Sedangkan untuk biaya operasional, Fernando menyebutkan, diperlukan biaya sebesar Rp14 juta per siklus yang digunakan untuk pembelian telur gurame, cacing sutera, obat-obatan dan biaya listrik. Adapun, telur gurame yang ditebar sebanyak 30.000 telur menghasilkan produksi benih gurame ukuran 2–4 cm sebanyak 25.500 ekor per siklus. Jika harga per ekornya adalah Rp2 ribu, maka penghasilan setiap kali siklus adalah Rp51 juta.

“Keuntungan per siklus sebesar Rp34,5 juta selama dua bulan, sedangkan keuntungan setahun mencapai Rp207 juta, ini sangat menguntungkan secara ekonomi karena pay back periode (waktu pengembalian modal) hanya sekitar 0,7 tahun,” paparnya.
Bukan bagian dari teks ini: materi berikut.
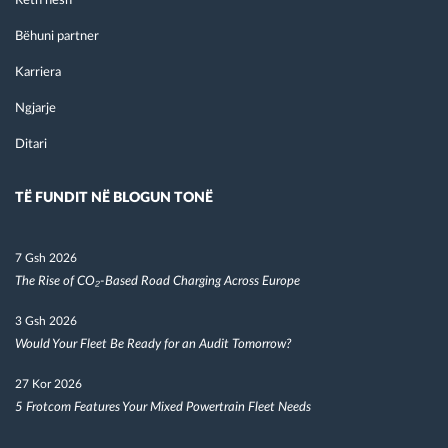
Reth nesh
Bëhuni partner
Karriera
Ngjarje
Ditari
TË FUNDIT NË BLOGUN TONË
7 Gsh 2026
The Rise of CO₂-Based Road Charging Across Europe
3 Gsh 2026
Would Your Fleet Be Ready for an Audit Tomorrow?
27 Kor 2026
5 Frotcom Features Your Mixed Powertrain Fleet Needs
Sebelumnya, Menteri Kelautan dan Perikanan Susi Pudjiastuti mengatakan, penggunaan teknologi RAS untuk perikanan budi daya menjadi sangat penting saat ini. Mengingat, kebutuhan ikan juga sedang mengalami kenaikan setelah tingkat konsumsi ikan masyarakat naik dari 36 kilogram/kapita/tahun menjadi 43 kg/kapita/tahun.
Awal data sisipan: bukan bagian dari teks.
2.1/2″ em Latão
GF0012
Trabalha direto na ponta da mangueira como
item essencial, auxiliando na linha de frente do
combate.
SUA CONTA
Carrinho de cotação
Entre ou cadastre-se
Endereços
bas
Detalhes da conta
“Subsektor budi daya akan terus didorong dalam menyuplai kebutuhan pangan berbasis ikan bagi masyarakat,” jelasnya.

baca juga : Pertama Di Dunia, Asuransi Pembudidaya untuk Lindungi dari Bencana

 

Menteri Kelautan dan Perikanan Susi Pudjiastuti didampingi Dirjen Perikanan Budidaya KKP Slamet Soebjakto melihat lokasi percontohan untuk teknologi resirculating aquaculture system (RAS) di desa wisata Bokasen, Cangkringan, Kabupaten Sleman, Yogyakarta pada awal Maret 2018. Foto : Foto: DJPB KKP/Mongabay Indonesia

 

Penggunaan teknologi seperti RAS juga akan sangat membantu perkembangan perikanan budi daya di masa sekarang dan akan datang. Terlebih, karena tantangan saat ini adalah bagaimana mengatasi persoalan krisis iklim dan lingkungan yang sulit untuk dihindari.

Oleh itu, kata Susi, agar perubahan iklim tidak mengurangi produktivitas, maka perlu ada intervensi teknologi yang adaptif. Apalagi, perkembangan teknologi budidaya kian dinamis dan harus ditularkan secara masif ke masyarakat.

“Dukungan pembangunan UPR sistem RAS diharapkan akan mampu naikan produktivitas secara signifikan. Saya minta dukungan ini dimanfaatkan sebaik baiknya,” tandasnya.